━━━ Material provided ━━━

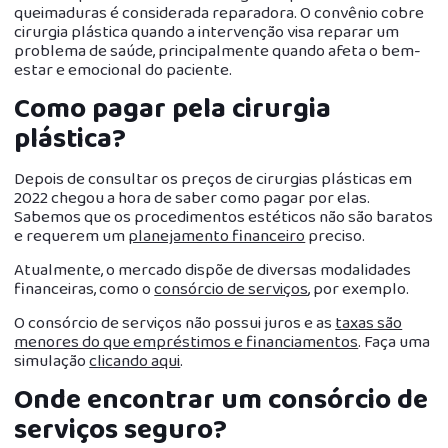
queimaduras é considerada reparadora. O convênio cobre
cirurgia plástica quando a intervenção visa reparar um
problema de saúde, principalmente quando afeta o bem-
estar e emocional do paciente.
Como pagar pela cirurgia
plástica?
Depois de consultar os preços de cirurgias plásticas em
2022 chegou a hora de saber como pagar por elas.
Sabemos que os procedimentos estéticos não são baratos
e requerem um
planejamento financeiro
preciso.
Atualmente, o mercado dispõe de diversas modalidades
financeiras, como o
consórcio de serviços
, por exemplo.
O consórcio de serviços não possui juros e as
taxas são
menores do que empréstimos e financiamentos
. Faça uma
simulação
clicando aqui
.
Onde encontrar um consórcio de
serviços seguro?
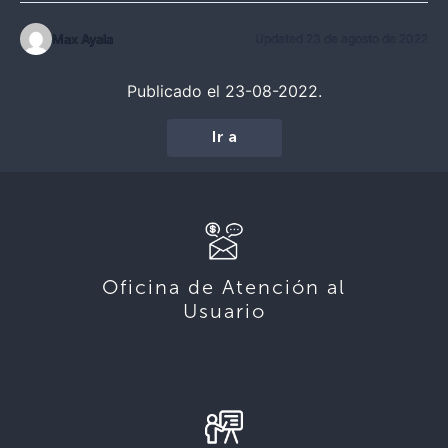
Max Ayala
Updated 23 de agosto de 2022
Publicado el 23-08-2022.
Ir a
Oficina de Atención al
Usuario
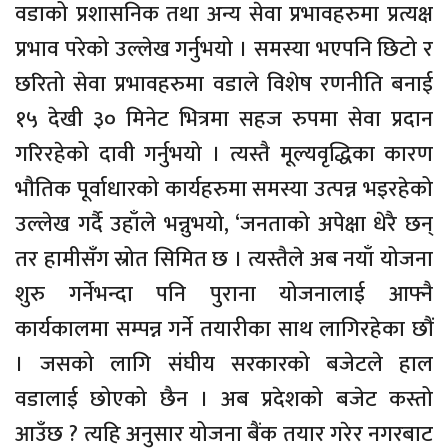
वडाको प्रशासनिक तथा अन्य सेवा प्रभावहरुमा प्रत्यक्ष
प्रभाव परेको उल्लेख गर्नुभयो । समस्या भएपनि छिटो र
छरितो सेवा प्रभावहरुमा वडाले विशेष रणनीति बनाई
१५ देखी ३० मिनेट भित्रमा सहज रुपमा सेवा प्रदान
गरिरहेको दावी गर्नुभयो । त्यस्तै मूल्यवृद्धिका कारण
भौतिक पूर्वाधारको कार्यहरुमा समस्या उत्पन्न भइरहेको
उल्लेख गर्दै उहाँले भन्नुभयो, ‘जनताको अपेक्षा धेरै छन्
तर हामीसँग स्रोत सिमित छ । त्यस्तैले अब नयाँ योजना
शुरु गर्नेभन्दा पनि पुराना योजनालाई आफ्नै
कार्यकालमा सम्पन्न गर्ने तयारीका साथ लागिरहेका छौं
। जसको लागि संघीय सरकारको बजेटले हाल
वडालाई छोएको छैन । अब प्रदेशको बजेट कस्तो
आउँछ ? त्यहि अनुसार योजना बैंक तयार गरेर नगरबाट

━━━
━━━ Material provided ━━━

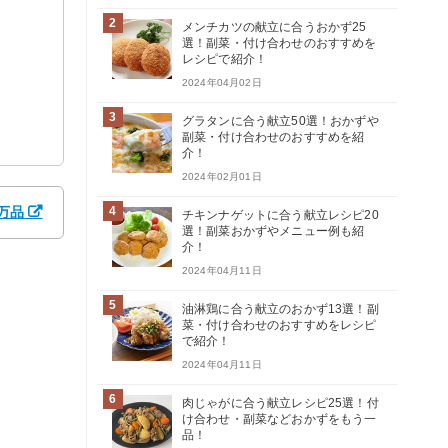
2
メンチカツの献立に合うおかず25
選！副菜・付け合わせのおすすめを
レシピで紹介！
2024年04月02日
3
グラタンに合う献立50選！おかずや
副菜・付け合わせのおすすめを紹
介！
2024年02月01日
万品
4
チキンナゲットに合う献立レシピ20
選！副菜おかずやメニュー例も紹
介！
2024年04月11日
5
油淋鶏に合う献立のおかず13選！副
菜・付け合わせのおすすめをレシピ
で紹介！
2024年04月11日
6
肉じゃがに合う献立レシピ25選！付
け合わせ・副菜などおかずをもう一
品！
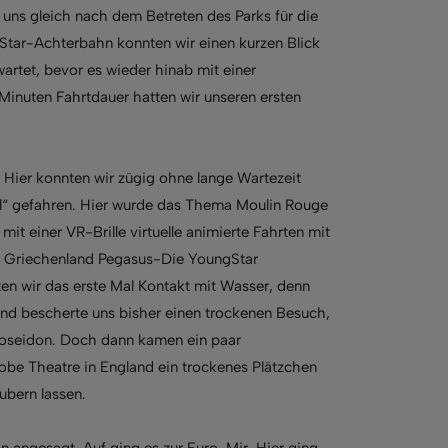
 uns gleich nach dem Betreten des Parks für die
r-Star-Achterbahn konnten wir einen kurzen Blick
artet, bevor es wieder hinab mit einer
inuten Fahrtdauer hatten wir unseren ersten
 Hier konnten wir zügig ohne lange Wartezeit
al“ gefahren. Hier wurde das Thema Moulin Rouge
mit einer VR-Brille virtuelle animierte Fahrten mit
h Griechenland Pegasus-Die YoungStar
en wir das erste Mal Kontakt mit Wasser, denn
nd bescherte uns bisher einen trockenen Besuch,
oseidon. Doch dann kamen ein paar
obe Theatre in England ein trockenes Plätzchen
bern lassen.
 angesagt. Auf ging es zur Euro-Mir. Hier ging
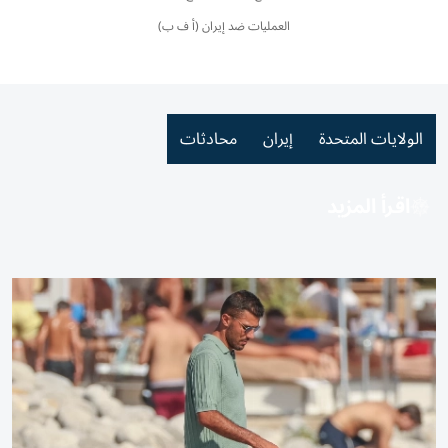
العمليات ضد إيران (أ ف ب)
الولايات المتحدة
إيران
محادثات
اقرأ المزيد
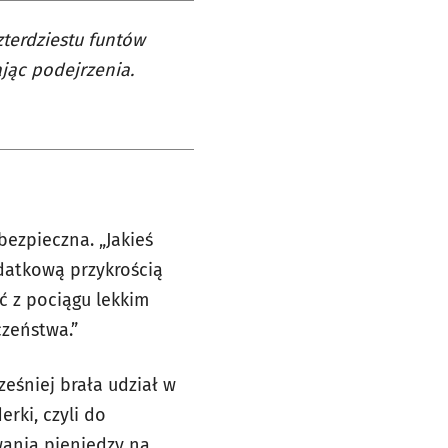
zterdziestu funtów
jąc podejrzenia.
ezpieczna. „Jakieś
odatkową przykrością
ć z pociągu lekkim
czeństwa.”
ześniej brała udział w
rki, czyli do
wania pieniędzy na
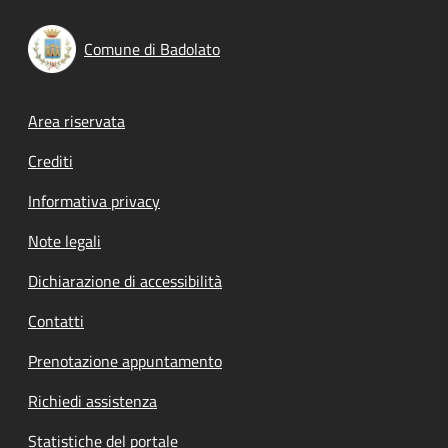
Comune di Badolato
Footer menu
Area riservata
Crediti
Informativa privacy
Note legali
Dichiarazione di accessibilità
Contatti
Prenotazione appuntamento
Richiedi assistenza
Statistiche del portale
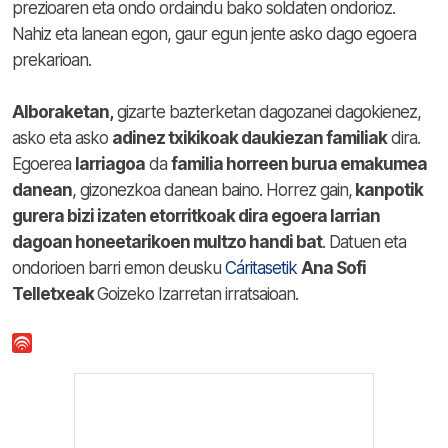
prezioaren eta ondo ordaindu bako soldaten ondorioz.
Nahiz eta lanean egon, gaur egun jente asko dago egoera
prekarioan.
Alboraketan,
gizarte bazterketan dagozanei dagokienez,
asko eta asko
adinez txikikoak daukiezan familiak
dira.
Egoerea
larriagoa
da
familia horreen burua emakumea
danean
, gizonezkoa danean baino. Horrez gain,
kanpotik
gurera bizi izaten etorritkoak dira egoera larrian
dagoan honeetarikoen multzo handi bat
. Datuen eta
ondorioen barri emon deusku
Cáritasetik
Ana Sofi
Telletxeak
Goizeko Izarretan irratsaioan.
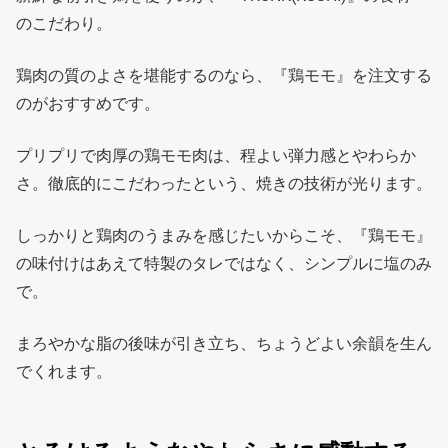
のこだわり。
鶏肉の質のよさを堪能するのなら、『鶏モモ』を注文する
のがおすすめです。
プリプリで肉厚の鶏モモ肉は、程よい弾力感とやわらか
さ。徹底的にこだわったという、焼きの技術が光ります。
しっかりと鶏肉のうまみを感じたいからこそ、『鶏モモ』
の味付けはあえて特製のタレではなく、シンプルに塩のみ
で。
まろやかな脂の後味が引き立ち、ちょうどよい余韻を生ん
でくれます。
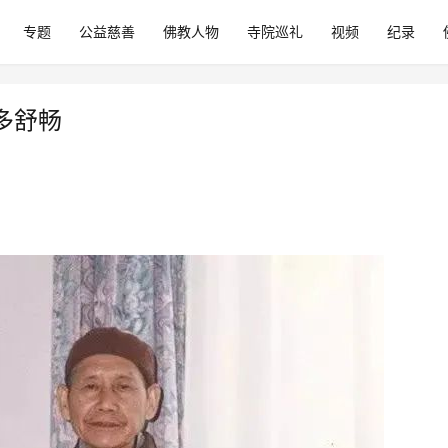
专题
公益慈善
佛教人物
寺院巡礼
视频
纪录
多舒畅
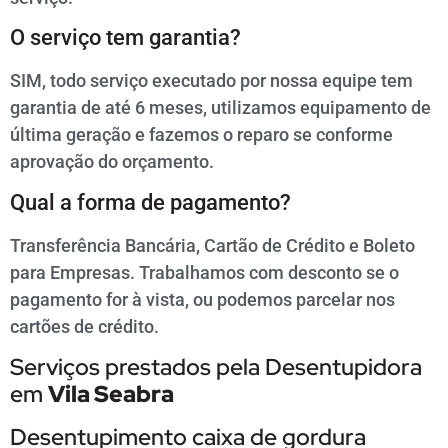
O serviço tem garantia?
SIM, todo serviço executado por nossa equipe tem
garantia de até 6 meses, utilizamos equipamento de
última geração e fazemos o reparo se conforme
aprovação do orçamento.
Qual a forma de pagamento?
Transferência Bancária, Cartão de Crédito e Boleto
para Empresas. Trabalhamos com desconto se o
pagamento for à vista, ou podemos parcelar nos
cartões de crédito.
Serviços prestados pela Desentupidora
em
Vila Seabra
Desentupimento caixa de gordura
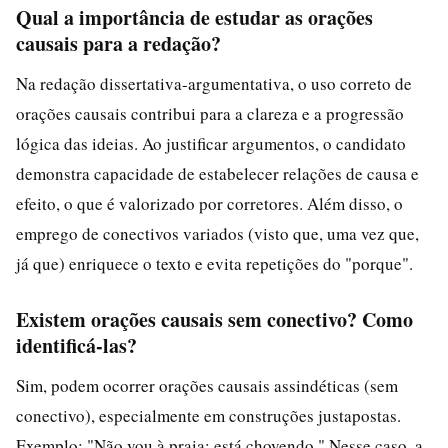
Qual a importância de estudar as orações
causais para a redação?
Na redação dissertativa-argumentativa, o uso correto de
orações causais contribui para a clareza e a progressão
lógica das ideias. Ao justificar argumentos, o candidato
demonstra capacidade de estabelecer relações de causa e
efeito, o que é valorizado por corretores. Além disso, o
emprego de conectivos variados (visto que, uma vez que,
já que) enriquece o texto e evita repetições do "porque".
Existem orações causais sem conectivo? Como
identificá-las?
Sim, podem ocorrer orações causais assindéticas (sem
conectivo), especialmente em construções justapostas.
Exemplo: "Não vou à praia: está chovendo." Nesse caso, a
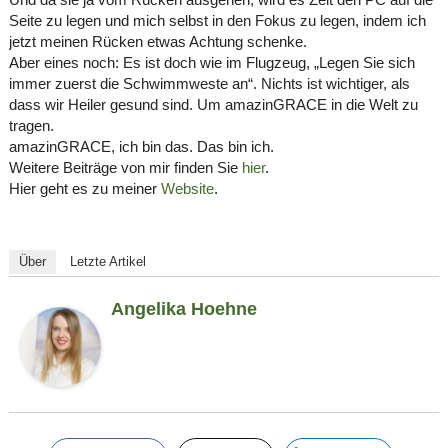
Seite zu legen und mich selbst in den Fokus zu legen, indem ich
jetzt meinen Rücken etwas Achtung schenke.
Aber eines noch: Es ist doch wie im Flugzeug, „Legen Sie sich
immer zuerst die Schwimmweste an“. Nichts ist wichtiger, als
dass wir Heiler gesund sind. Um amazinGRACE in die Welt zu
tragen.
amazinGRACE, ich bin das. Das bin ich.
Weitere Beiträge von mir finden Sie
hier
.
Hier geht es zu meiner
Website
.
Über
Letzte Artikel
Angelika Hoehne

━━━

In the records above, find the line with "तर हामीसँग स्रोत"; write out exactly that line and each one after it, stopping after the line with "आउँछ ? त्यहि".

तर हामीसँग स्रोत सिमित छ । त्यस्तैले अब नयाँ योजना
शुरु गर्नेभन्दा पनि पुराना योजनालाई आफ्नै
कार्यकालमा सम्पन्न गर्ने तयारीका साथ लागिरहेका छौं
। जसको लागि संघीय सरकारको बजेटले हाल
वडालाई छोएको छैन । अब प्रदेशको बजेट कस्तो
आउँछ ? त्यहि अनुसार योजना बैंक तयार गरेर नगरबाट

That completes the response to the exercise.